Likewise, I found the DTS-HD 5.1 surround track an odd choice. Sure, it’s a terrific-sounding track; it just doesn’t reflect the era. In 1931, movies had barely gotten monaural sound. This circumstance reminded me somewhat of “Cloverfield,” where the filmmakers wanted us to believe their movie was a piece of lost footage from a video camera, yet the soundtrack was in 5.1 surround. It spoils the illusion.
Then, there’s the matter of “Whisperer” being quite talky. Sure, this is Lovecraft, and this is why most other Lovecraft film adaptations have failed. It’s the nature of the beast; if you’re going to do Lovecraft, people are going to talk and talk and talk some more, and a narrator is going to have to fill in details, too. This doesn’t exactly make for the most-riveting horror movie.
In addition, the film’s acting runs the gamut from good to less so, and director Sean Branney, doing his first feature film after co-writing “The Call of Cthulhu,” doesn’t seem able to keep a steady pace, with some of the movie’s forward momentum falling flat. And, finally, the film’s ending gets awfully silly, even corny, an ending that Lovecraft only hinted at but here gets a full visual treatment.
Nevertheless, the plusses outweigh the minuses, and “The Whisperer in Darkness” has its undoubted charms, particularly for any serious Lovecraft fancier.
The folks at the HPLHS use a single-layer BD25 and an MPEG-4/AVC codec to transfer the film and its extras to Blu-ray disc in high definition, retaining the movie’s 1.78:1 aspect ratio. It appears the filmmakers shot it digitally, by the way (in a process they humorously call “MythoScope,” playing on the idea of Lovecraft’s Cthulhu mythos). The picture quality ranges between crystal clear and razor sharp to slightly soft and flat. Black-and-white contrasts are usually just ordinary for high definition, but given that it is HD, after all, that’s still pretty good.
As I mentioned before, the filmmakers use 5.1 DTS-HD for the audio, which is technically the absolute best part of the picture, whether it reflects the era of the 1930’s or not. There is excellent bass when called upon, a good front-channel stereo spread, and an effective use of the surrounds for occasional environmental noises and ambient musical bloom. The sound is clean and polished, doing justice to the musical soundtrack, even if it may remind you more of today’s films than those of the Thirties.

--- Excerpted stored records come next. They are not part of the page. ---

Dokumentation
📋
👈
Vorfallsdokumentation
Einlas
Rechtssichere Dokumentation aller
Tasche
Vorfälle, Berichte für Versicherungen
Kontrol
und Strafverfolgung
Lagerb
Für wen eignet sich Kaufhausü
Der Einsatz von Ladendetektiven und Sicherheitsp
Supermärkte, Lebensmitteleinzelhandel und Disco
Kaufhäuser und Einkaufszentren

There is a surprising lot of material among the extras, all of it in high def, the total timings of which exceed that of the movie itself. First up, there’s a commentary track with the filmmakers, Sean Branney, Andrew Leman, and David Robertson. After that is a main making-of featurette, “The Whisperer Behind the Scenes,” forty-seven minutes; and nine shorter, technical featurettes, about 108 minutes. There is a good deal of repetition among these various featurettes, but they can be revealing in their way. Then, there are six deleted or extended scenes; a healthy twenty-eight scene selections; and four trailers, three for “Whisperer” and one for “The Call of Cthulhu.” English is the only spoken language available, and there are no subtitle options that I could find.

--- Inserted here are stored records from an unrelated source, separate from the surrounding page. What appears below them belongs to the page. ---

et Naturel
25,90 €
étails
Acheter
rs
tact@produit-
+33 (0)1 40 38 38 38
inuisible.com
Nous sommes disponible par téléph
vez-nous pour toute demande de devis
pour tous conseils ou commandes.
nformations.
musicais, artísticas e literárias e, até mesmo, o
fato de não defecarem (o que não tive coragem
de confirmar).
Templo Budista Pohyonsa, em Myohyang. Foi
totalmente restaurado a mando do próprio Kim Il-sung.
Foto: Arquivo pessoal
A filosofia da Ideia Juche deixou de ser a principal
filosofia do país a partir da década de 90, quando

Of the many screen adaptions of H.P. Lovecraft’s work, the ones from the H.P. Lovecraft Historical Society are among the best you’ll find, although one wishes for a steadier tempo in “Whisperer” and a greater building of tension and suspense. Still, the atmospherics are in place, and the filmmakers catch the essence of Lovecraft’s expansive horror with efficiency. The film is genuinely entertaining without attaining greatness. The Wife-O-Meter thought “Whisperer” was a good Saturday-afternoon popcorn flick. Fair enough.